Posted in Apple, Blog, csrf, cups, security on June 16th, 2010 by pagvac
Some time ago, we released a proof-of-concept (PoC) that would crash CUPS when visiting a webpage containing a specially-crafted payload. The POC was tested on Ubuntu 8.04.1 LTS (hardy) and would crash the CUPS daemon which listens to localhost on port TCP/631 – even when the user would not currently be logged into CUPS.
The crash was only possible for the following reasons:
- By default CUPS <1.3.8 did not require authentication to add new RSS subscriptions (CVE-2008-5184)
- A NULL pointer dereference condition was triggered when more than 100 RSS subscriptions were added (CVE-2008-5183)

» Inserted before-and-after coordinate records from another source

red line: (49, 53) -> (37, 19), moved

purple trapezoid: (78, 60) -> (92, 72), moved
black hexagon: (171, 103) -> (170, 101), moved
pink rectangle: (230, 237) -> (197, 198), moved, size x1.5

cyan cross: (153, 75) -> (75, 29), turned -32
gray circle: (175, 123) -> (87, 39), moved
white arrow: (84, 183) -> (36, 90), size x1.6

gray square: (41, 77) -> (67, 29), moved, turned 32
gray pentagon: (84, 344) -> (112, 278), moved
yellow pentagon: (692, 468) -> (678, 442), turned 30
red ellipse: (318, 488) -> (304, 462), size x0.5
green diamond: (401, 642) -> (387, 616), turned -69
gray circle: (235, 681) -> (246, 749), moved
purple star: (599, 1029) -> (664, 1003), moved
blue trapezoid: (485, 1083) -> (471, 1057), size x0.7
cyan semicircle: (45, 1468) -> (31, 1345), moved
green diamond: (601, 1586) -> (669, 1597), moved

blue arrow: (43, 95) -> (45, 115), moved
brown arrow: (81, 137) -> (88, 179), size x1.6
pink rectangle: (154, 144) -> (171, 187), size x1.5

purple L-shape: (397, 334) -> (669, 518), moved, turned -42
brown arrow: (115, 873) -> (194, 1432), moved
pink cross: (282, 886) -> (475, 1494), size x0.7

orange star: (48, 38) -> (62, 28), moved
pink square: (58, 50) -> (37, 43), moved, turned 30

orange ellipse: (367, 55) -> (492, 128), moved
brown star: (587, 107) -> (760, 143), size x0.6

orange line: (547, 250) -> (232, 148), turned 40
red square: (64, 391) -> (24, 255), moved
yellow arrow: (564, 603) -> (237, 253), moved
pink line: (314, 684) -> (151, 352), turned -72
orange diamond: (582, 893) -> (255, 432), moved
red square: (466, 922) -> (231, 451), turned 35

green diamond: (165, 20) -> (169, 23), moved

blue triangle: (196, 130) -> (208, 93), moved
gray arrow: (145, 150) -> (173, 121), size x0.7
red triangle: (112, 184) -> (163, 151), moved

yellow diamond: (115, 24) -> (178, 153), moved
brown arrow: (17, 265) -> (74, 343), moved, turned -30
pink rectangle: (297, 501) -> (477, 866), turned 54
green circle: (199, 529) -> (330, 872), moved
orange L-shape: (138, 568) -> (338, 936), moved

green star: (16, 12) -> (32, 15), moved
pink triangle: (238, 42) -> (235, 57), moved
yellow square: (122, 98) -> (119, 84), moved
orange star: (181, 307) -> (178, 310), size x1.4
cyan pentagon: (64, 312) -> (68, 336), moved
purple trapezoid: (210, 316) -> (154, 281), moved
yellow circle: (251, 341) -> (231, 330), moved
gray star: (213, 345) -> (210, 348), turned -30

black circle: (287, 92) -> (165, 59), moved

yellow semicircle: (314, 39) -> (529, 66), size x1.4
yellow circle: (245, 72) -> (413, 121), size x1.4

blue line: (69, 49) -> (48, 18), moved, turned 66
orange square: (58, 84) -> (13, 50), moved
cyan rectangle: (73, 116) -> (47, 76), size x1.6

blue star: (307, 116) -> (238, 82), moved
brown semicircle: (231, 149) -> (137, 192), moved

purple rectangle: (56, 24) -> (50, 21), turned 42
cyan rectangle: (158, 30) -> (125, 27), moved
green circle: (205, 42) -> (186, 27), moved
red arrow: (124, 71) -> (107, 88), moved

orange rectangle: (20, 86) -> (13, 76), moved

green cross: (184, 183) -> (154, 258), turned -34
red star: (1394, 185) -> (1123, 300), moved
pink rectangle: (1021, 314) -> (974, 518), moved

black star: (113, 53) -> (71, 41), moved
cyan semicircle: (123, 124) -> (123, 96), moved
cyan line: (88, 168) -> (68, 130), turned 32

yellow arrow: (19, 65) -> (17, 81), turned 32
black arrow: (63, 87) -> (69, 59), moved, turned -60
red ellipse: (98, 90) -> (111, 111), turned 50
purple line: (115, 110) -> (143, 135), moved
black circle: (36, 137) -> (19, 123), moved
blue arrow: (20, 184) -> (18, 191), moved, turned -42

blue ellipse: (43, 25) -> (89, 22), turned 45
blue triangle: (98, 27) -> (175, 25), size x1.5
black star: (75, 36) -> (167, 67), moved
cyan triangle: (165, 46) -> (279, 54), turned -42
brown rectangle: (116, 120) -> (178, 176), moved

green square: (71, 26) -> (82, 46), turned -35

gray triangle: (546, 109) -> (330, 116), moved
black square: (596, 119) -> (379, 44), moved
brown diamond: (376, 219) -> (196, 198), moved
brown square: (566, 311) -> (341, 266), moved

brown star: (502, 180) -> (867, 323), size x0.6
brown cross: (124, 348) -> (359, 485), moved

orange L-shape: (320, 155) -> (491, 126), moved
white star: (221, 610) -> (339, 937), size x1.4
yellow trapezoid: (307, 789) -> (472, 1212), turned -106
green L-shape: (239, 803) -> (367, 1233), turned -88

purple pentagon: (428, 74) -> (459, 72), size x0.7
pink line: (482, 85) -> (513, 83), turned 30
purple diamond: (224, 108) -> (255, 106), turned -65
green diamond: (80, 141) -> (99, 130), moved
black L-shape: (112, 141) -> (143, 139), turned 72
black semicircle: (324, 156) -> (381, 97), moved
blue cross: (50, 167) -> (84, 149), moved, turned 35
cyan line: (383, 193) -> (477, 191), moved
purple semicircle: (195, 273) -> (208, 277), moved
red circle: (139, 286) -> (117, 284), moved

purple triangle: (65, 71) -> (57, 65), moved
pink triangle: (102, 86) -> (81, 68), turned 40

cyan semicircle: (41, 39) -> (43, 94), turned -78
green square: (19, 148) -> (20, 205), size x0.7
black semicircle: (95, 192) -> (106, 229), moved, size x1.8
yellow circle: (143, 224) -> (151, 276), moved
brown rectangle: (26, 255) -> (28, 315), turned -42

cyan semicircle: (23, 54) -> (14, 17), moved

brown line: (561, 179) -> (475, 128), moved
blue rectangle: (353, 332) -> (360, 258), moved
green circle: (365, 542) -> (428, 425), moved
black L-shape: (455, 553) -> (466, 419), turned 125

- Adding RSS subscriptions (among other configuration changes) did not require random tokens within HTTP requests. In other words, all HTTP requests submitted to the CUPS daemon were vulnerable to CSRF (also known as Session Riding).
Issue #1 and #2 were fixed around the time we released our findings. Today Apple has also resolved issue #3. This is great news as it means that the vector where it was possible to probe CUPS functionalities via a specially-crafted webpage has been closed. As far as I know, this was the only way to remotely probe CUPS and bypass the listen-to-localhost-only default setting.
Kudos to the Apple Product Security team for further locking down CUPS and thanks for crediting us!